AS MORE people increase their levels of physical exercise, the chances of injury increase. A bone, ligament or muscle can be injured. Injury can weaken the support and throw the body's framework out of balance, affecting perfect posture. Even after the injury has been repaired, a habit, set up during the period of the injury, may persist and the faulty posture continues for a long time. Diseases that weaken bones or muscles or cause joints to lose their strength or freedom of movement can upset the control of posture as badly as injuries.

WEAKENED BODY

Poor nutrition and sedentary lifestyle can cause weakened bones, similarly weak motor nerve cell in the spinal cord causes partial or complete loss of function in muscle groups. The loss of power in the muscles upset their control, and also cause defect in body functions. Muscles that work opposite to or are the antagonist of injured or weak muscles become shortened gradually and hold the joints out of their normal position over time.

Habits of posture, whether good or bad, are acquired in the same way as habits of speech or walking, that is by practising a certain coordination so many times that the act finally becomes habitual and unconscious.

In a very large percentage of cases of faulty posture, the bones, joints, ligaments and muscles are in normal condition and the fault is a wrong habit of coordination. Segments of the body have been held out of line so long with some parts bearing too much weight and others too little; some muscles are elongated and their antagonist shortened that the wrong posture feels natural and a correct position seems strange.

HABITS

Wrong habits of posture are caused by injury and disease and by occupation and our environment as well. A sprain in the left ankle may cause you to learn to stand on the right foot during the period of lameness. This may develop into a habit which remains long after the injury is healed if not corrected. Similar experiences are developed when we exercise, thus the need for a correct exercise prescription as well as the need to use the correct technique. Seats, shoes and clothing produce similar effects when they are the wrong size or shape so that they hold us in a faulty position.

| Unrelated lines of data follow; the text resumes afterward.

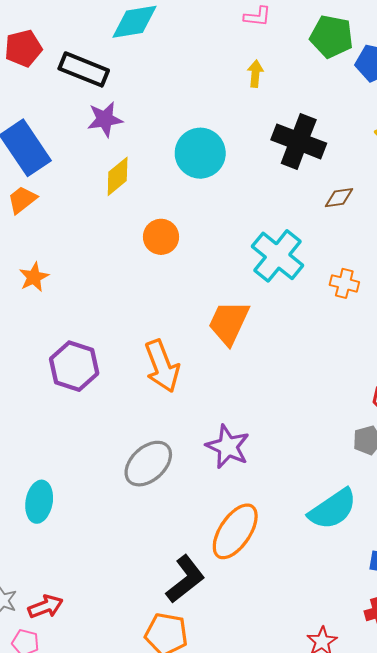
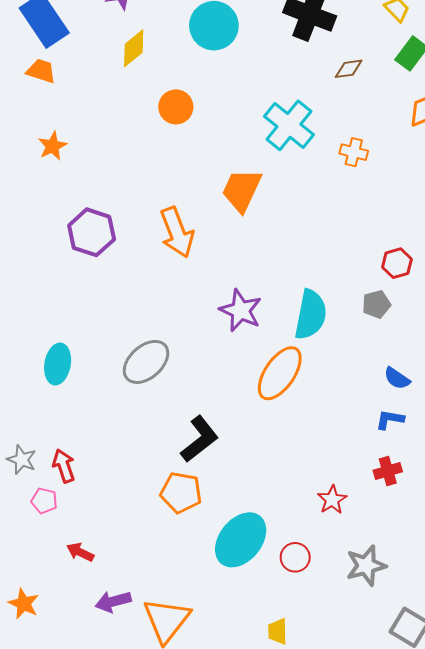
orange trapezoid: (22, 200) -> (41, 71), turned 56
gray ellipse: (148, 464) -> (146, 362), moved
cyan semicircle: (333, 509) -> (311, 315), moved, turned -45
orange ellipse: (235, 531) -> (280, 373), moved
red arrow: (46, 607) -> (64, 466), turned -88

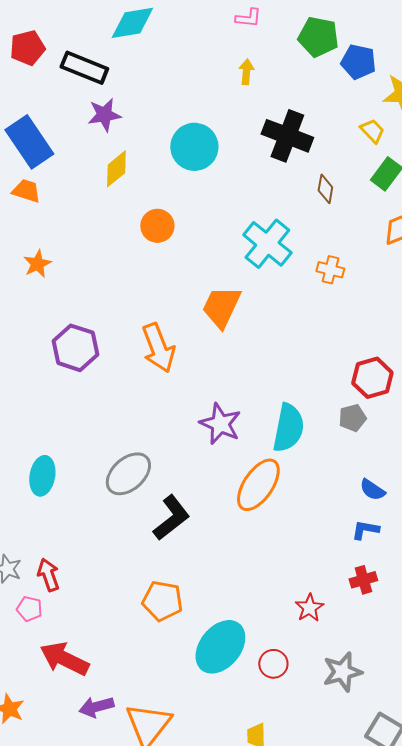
brown diamond: (349, 69) -> (325, 189), turned -72
red hexagon: (397, 263) -> (372, 378), size x1.4
black L-shape: (200, 439) -> (171, 518), moved
red arrow: (80, 552) -> (64, 659), size x1.8

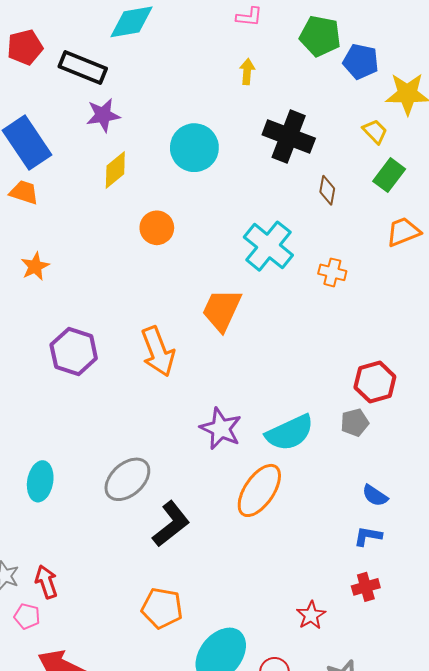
cyan semicircle: (288, 428) -> (290, 433), turned 54

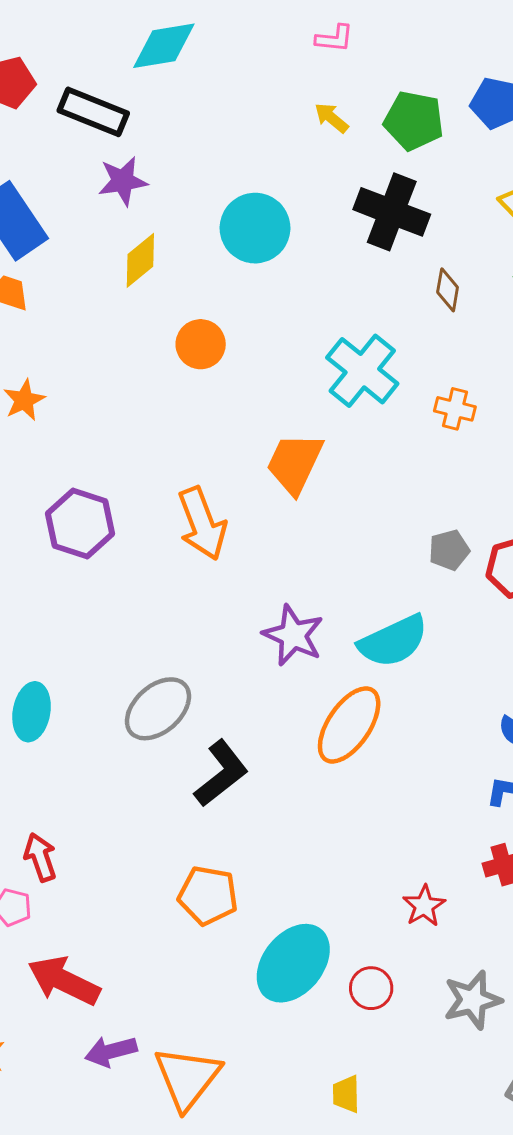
green pentagon: (320, 36) -> (414, 121), moved
yellow arrow: (247, 72) -> (331, 118), turned -55
gray pentagon: (355, 423) -> (449, 550), moved

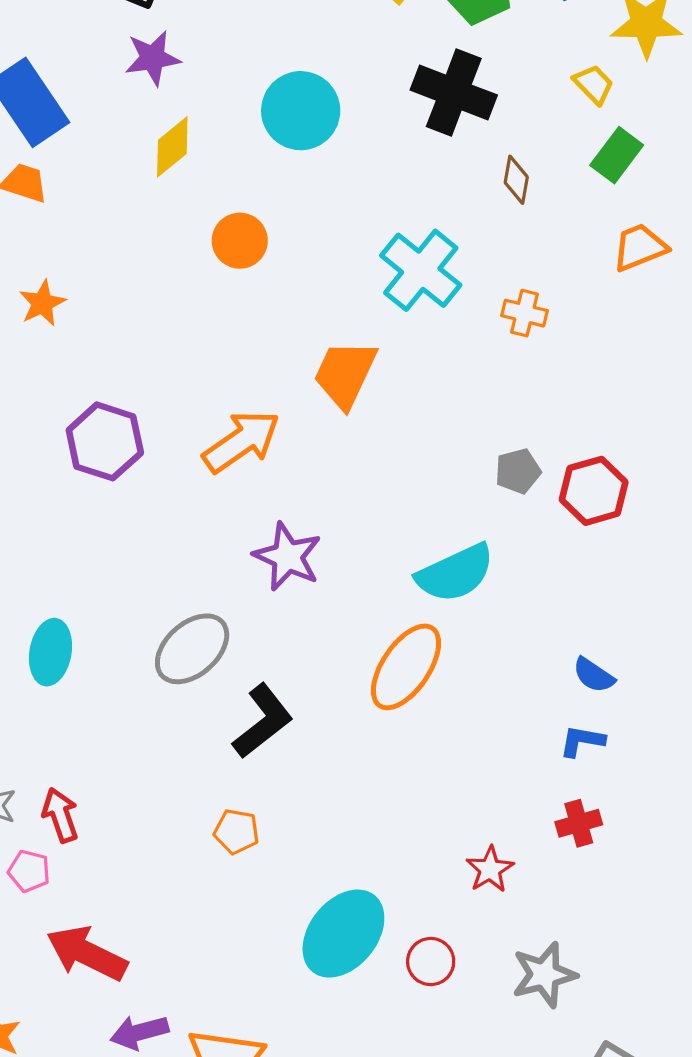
orange arrow: (202, 524) -> (241, 441), turned -104
purple star: (293, 635) -> (287, 557), moved
orange pentagon: (208, 896) -> (236, 832), moved, size x0.7

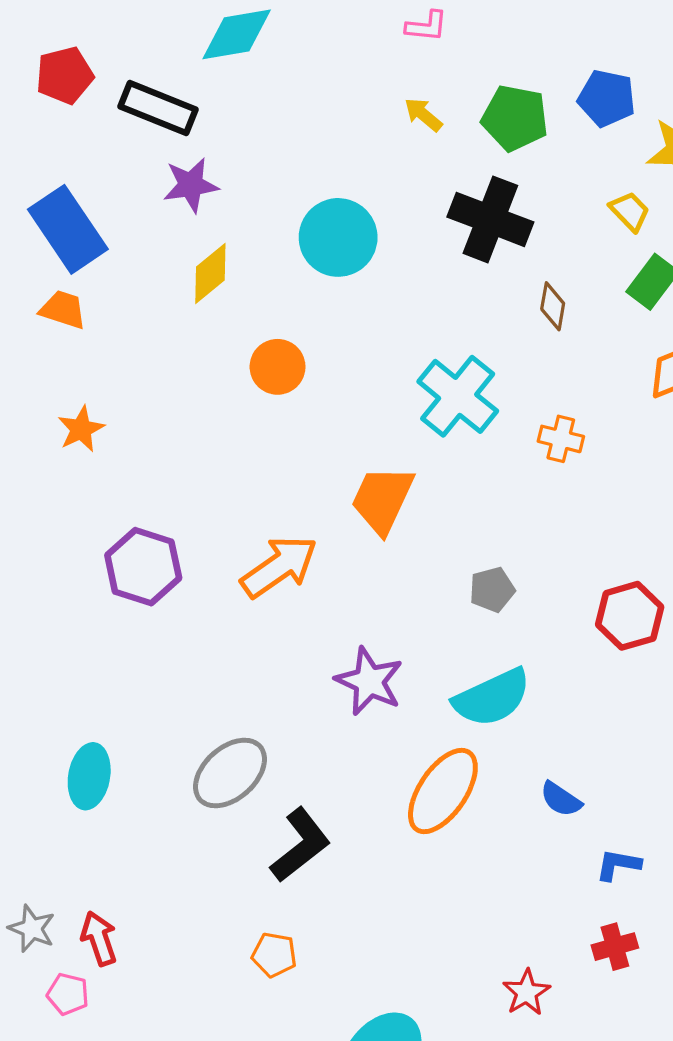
gray pentagon: (518, 471) -> (492, 590), moved
purple star: (287, 557) -> (369, 681), moved
blue semicircle: (594, 675) -> (561, 799), moved

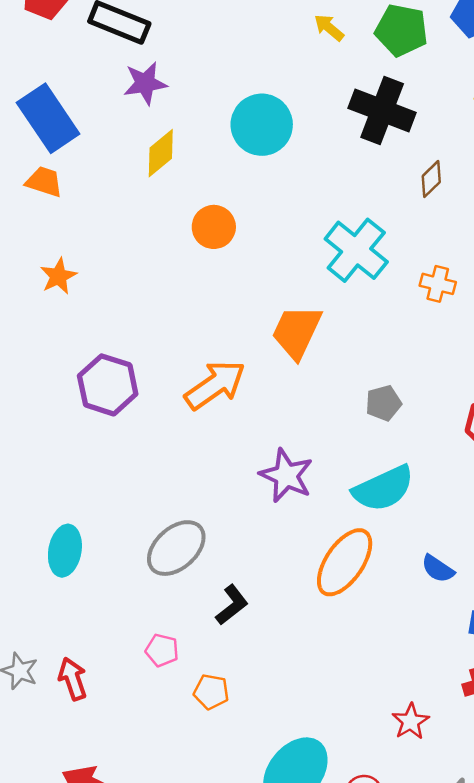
brown diamond: (553, 306) -> (431, 179), turned 36
black L-shape: (300, 845) -> (232, 605), size x0.7
pink pentagon: (68, 994) -> (162, 650), moved

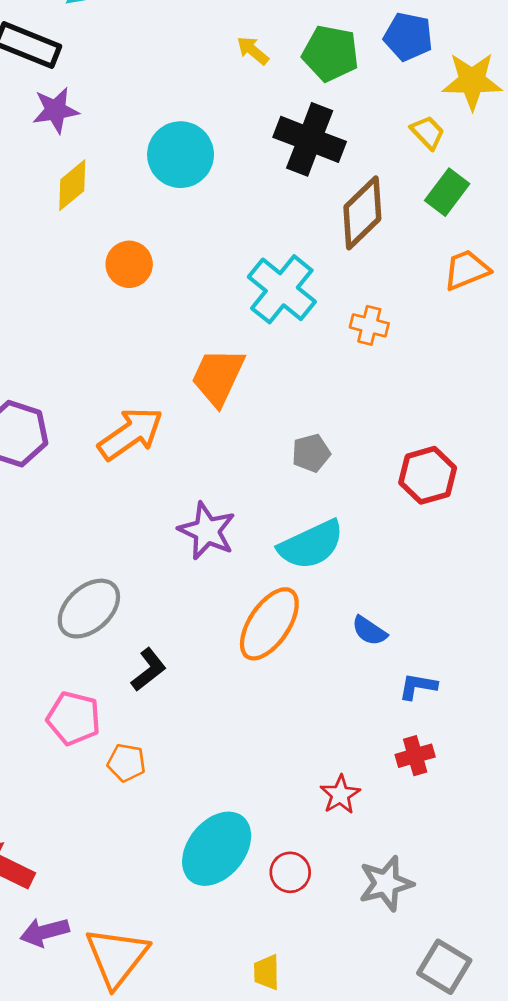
brown diamond: (431, 179) -> (362, 213), size x1.8
pink pentagon: (162, 650) -> (74, 718), size x1.5

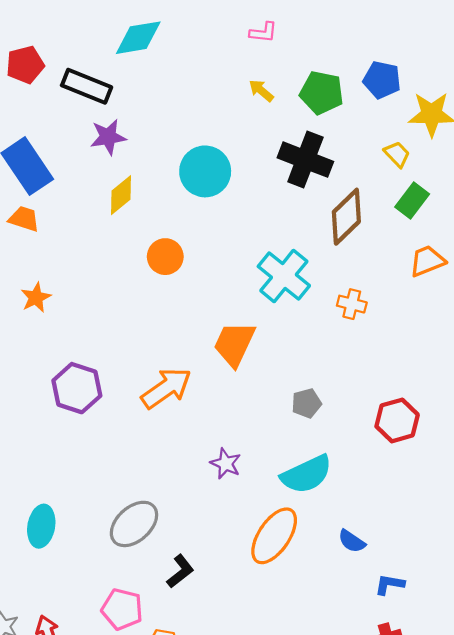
purple star: (207, 531) -> (226, 464), size x0.7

Posture is a sensitive indicator of our habits. A slouched position is maintained at less metabolic energy cost than an erect, alert position. It is supported by the ligament of hyper-extended joints which provide the necessary support, rather than by the action of muscles. Muscular weakness and the lack of vitality predispose one to assume such a slouched posture as a matter of energy conservation.

POOR POSTURE

General muscular weakness is one of the common causes of poor posture. An active lifestyle involving physical exercise that you enjoy is the best preventative measure against poor posture. Activities should be sufficiently vigorous to provide for organic strength. Our posture frequently reflects mental attitude. Feelings of elation, confidence and satisfaction help in the maintenance of erect posture, lack of confidence and depression hinders it.